SIPC, which is industry-financed but not government-backed, is supposed to protect investors against fraud of just this kind. But, in fact, it sets the bar so high that most seeking restitution find it difficult to clear.

The president of SIPC says the corporation is "only doing its job" when it closely scrutinizes claims against the fund.

In the case of the investor the Times described, four years elapsed before the corporation recently agreed to pay him $87,000, though only after the Times reporter called SIPC to inquire about the case. Along the way, three federal courts had ruled in the investor's favor.

"SIPC is a lot more vague than the FDIC as to when you're insured. There's a huge gap between what the law says and what actually happens. You may think you have rights to $300,000, but if you don't sue, you are not going to get it. They can stall and run up your legal bills," says Andrew Winton, who lectures at the Carlson School of Management at the University of Minnesota.

In recognition of this fact, Charles Salmans, a spokesman for Quick & Reilly, the brokerage unit of FleetBoston Financial Corp., counsels a caveat emptor approach to investing: "Consumers are always well-served to look to the reputation, financial strength and capital soundness of the institutions with which they do business."

Quick & Reilly and "most of the more reputable brokerage firms" arrange additional protection from private insurance sources, up to $100 million, says Salmans.

Since its beginnings, SIPC has dealt with the liquidation of 282 brokerage firms, and completed the accounting in 247 of them, returning $3.38 billion to customers in cash and securities through the end of last year, according to the article in the Times. But more than 90% of this $3.38 billion came right from the accounts of customers of the failed broker operations.

The corporation itself has paid investors only $233 million, compared with $320 million that's gone to the lawyers that act as trustees in the cases.

This is a key finding in the Times article, but which Don of SIPC contends fails to tell the whole story. "It's not money paid to lawyers, it's the total administrative expenses of the case. In addition to trustees and lawyers, it's money paid to accountants, money for rent, money for utilities and telephone bills. It includes taxes that the trustee may have had to pay," Don says.

"Basically, it should be total administrative expenses versus total assets to customers, which is a ratio of one to 10," approximately $300 million in "administrative" costs compared with over $3 billion in assets returned to customers, he adds. "I think that's pretty good."

Nevertheless, SIPC refuses to pay investors with failed brokerage houses for a broad range of reasons. For instance, losses from unauthorized trading are covered only if an investor can convince SIPC that he or she quickly complained about the matter to the broker.
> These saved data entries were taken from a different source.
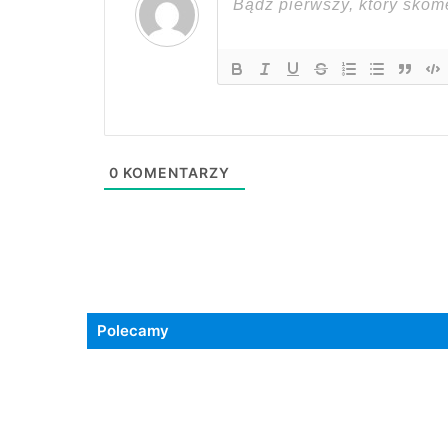
0
KOMENTARZY
Polecamy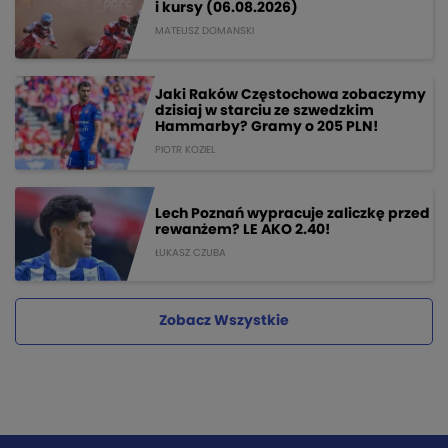
i kursy (06.08.2026)
MATEUSZ DOMANSKI
Jaki Raków Częstochowa zobaczymy
dzisiaj w starciu ze szwedzkim
Hammarby? Gramy o 205 PLN!
PIOTR KOZIEL
Lech Poznań wypracuje zaliczkę przed
rewanżem? LE AKO 2.40!
ŁUKASZ CZUBA
Zobacz Wszystkie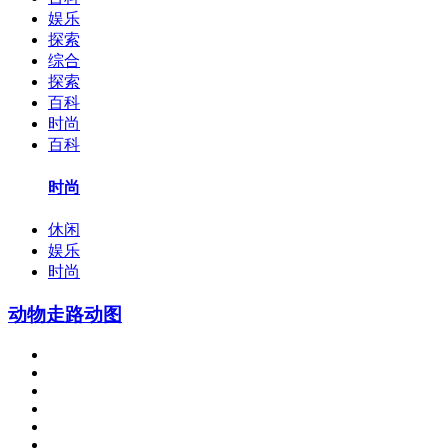
娱乐
探索
综合
探索
百科
时尚
百科
时尚
休闲
娱乐
时尚
动物走路动图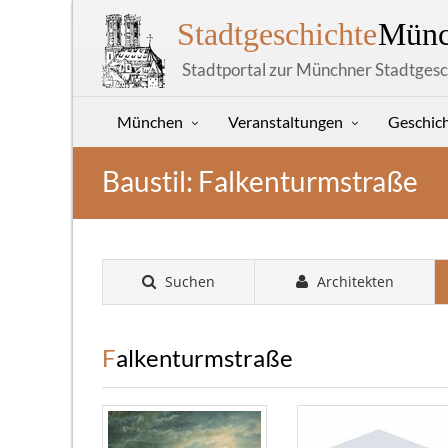
Stadtgeschichte
Münc
Stadtportal zur Münchner Stadtgesc
München
Veranstaltungen
Geschic
Baustil: Falkenturmstraße
Suchen
Architekten
Falkenturmstraße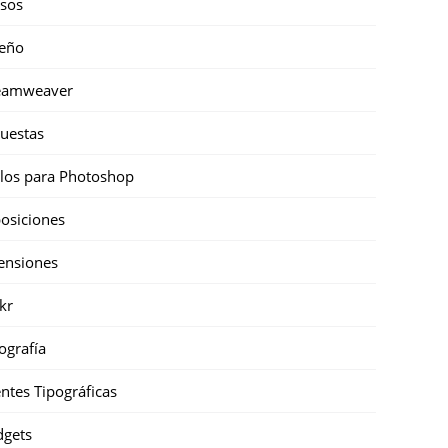
sos
eño
eamweaver
uestas
ilos para Photoshop
osiciones
ensiones
ckr
ografía
ntes Tipográficas
gets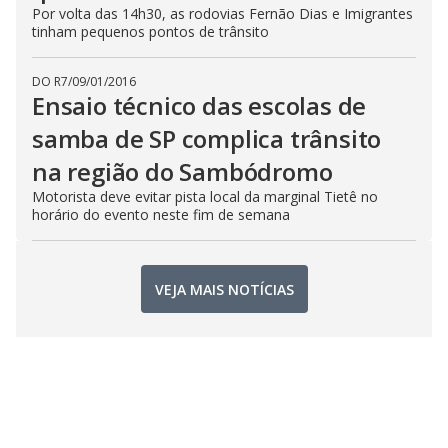
Por volta das 14h30, as rodovias Fernão Dias e Imigrantes
tinham pequenos pontos de trânsito
DO R7
/
09/01/2016
Ensaio técnico das escolas de
samba de SP complica trânsito
na região do Sambódromo
Motorista deve evitar pista local da marginal Tietê no
horário do evento neste fim de semana
VEJA MAIS NOTÍCIAS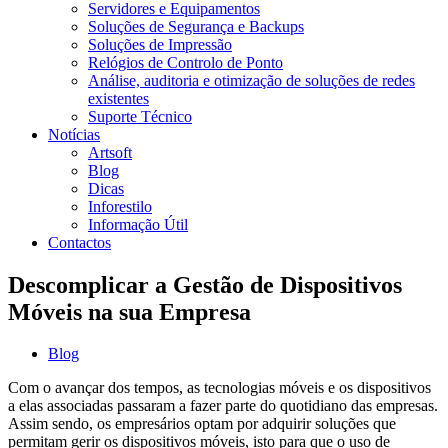
Servidores e Equipamentos
Soluções de Segurança e Backups
Soluções de Impressão
Relógios de Controlo de Ponto
Análise, auditoria e otimização de soluções de redes
existentes
Suporte Técnico
Notícias
Artsoft
Blog
Dicas
Inforestilo
Informação Útil
Contactos
Descomplicar a Gestão de Dispositivos
Móveis na sua Empresa
Blog
Com o avançar dos tempos, as tecnologias móveis e os dispositivos
a elas associadas passaram a fazer parte do quotidiano das empresas.
Assim sendo, os empresários optam por adquirir soluções que
permitam gerir os dispositivos móveis, isto para que o uso de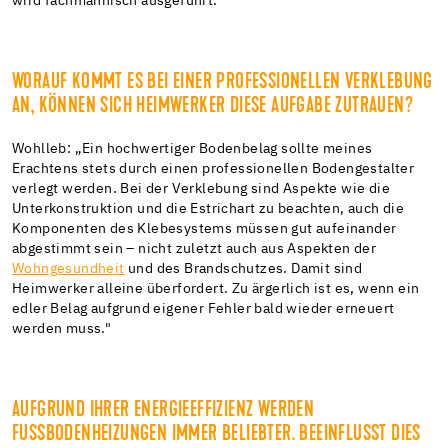
wird fachmännisch ausgeführt."
WORAUF KOMMT ES BEI EINER PROFESSIONELLEN VERKLEBUNG
AN, KÖNNEN SICH HEIMWERKER DIESE AUFGABE ZUTRAUEN?
Wohlleb: „Ein hochwertiger Bodenbelag sollte meines
Erachtens stets durch einen professionellen Bodengestalter
verlegt werden. Bei der Verklebung sind Aspekte wie die
Unterkonstruktion und die Estrichart zu beachten, auch die
Komponenten des Klebesystems müssen gut aufeinander
abgestimmt sein – nicht zuletzt auch aus Aspekten der
Wohngesundheit
und des Brandschutzes. Damit sind
Heimwerker alleine überfordert. Zu ärgerlich ist es, wenn ein
edler Belag aufgrund eigener Fehler bald wieder erneuert
werden muss."
AUFGRUND IHRER ENERGIEEFFIZIENZ WERDEN
FUSSBODENHEIZUNGEN IMMER BELIEBTER. BEEINFLUSST DIES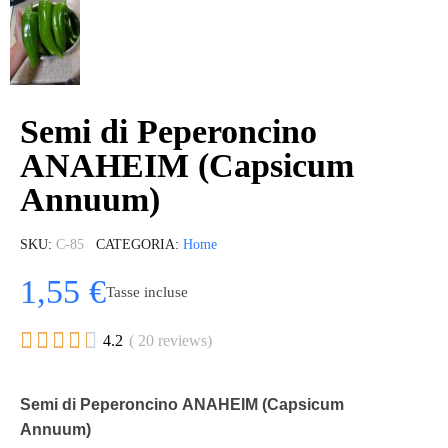
Semi di Peperoncino
ANAHEIM (Capsicum
Annuum)
SKU
C-85
CATEGORIA
Home
1,55 €
Tasse incluse





4.2
( 20 reviews)
Semi di Peperoncino ANAHEIM (Capsicum
Annuum)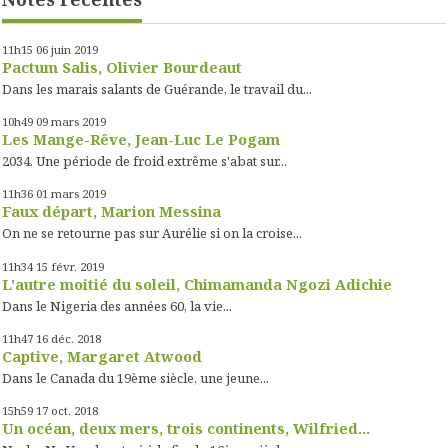
11h15
06
juin 2019
Pactum Salis, Olivier Bourdeaut
Dans les marais salants de Guérande, le travail du...
10h49
09
mars 2019
Les Mange-Rêve, Jean-Luc Le Pogam
2034. Une période de froid extrême s'abat sur...
11h36
01
mars 2019
Faux départ, Marion Messina
On ne se retourne pas sur Aurélie si on la croise...
11h34
15
févr. 2019
L'autre moitié du soleil, Chimamanda Ngozi Adichie
Dans le Nigeria des années 60, la vie...
11h47
16
déc. 2018
Captive, Margaret Atwood
Dans le Canada du 19ème siècle, une jeune...
15h59
17
oct. 2018
Un océan, deux mers, trois continents, Wilfried...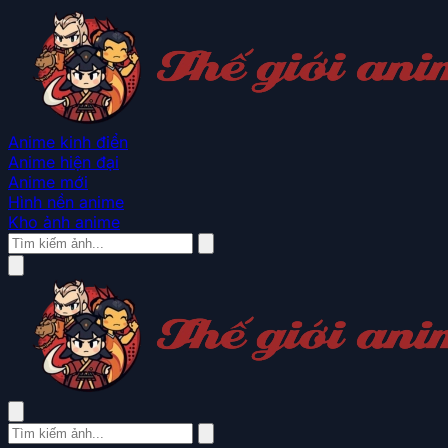
Anime kinh điển
Anime hiện đại
Anime mới
Hình nền anime
Kho ảnh anime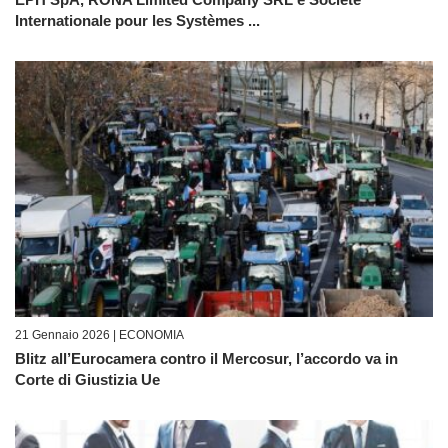
Internationale pour les Systèmes ...
21 Gennaio 2026 |
ECONOMIA
Blitz all’Eurocamera contro il Mercosur, l’accordo va in
Corte di Giustizia Ue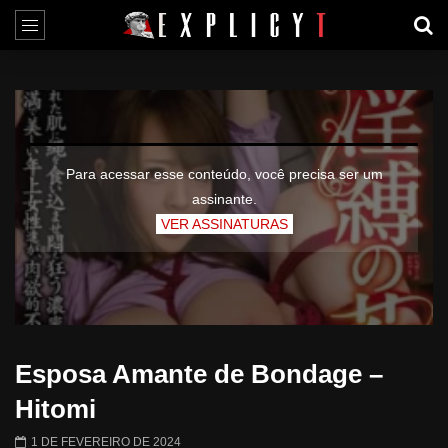
Para acessar esse conteúdo, você precisa ser um
assinante.
VER ASSINATURAS
Esposa Amante de Bondage –
Hitomi
1 DE FEVEREIRO DE 2024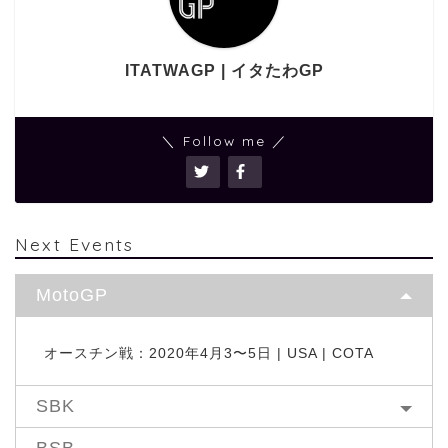
ITATWAGP | イタたわGP
＼ Follow me ／
Next Events
MotoGP
オースチン戦：2020年4月3〜5日 | USA | COTA
SBK
BSB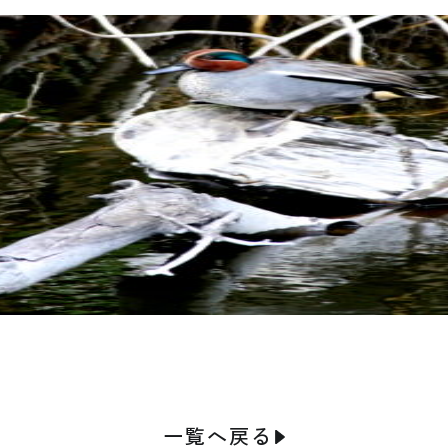
一覧へ戻る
Customers of a failed broker that used another company to clear its trades and carry out administrative work are not compensated by SIPC, a fact that would leave millions with money in brokerages without any recourse in the event of a failure.

"Clearly FDIC insurance is superior to this securities insurance, which is really a fraud," says Craig Hudson, Western regional director for the Independent Community Bankers of America. "But banks are failing to do a good job of marketing this fact," he says.

Since the FDIC's founding in 1933, banks have been beating the drum about its benefits, but lately the importance of FDIC coverage has declined as the prospect of bank failures seem highly remote.

The agency works so well in monitoring the health of banks (whereas SIPC involves itself only when a brokerage fails), or in coming in and making things right when a bank does fail that the possibility of bank failures are only dimly appreciated.

"Bankers may say that none of their customers ask about deposit insurance coverage. I tell them they will if a bank in California goes down," says Hudson. "It works so well in creating confidence in the system that people don't have to think about it, it becomes part of the scenery," he adds.

Of course, this no doubt has contributed to the trend that has seen millions of Americans taking their money out of banks and putting it into brokerage firms. But brokerage firms, themselves, seem aware that many investors might again seek the safety provided by the FDIC. Merrill Lynch, for example, now owns three banks with FDIC coverage.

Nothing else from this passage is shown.